#### Work request:
Retype all the data word for word.

#### Raw data:
[Start of Attachment]

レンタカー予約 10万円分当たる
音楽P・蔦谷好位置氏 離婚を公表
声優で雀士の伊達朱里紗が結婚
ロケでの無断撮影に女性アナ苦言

[End of Attachment]

#### Answer for this exercise:
レンタカー予約 10万円分当たる
音楽P・蔦谷好位置氏 離婚を公表
声優で雀士の伊達朱里紗が結婚
ロケでの無断撮影に女性アナ苦言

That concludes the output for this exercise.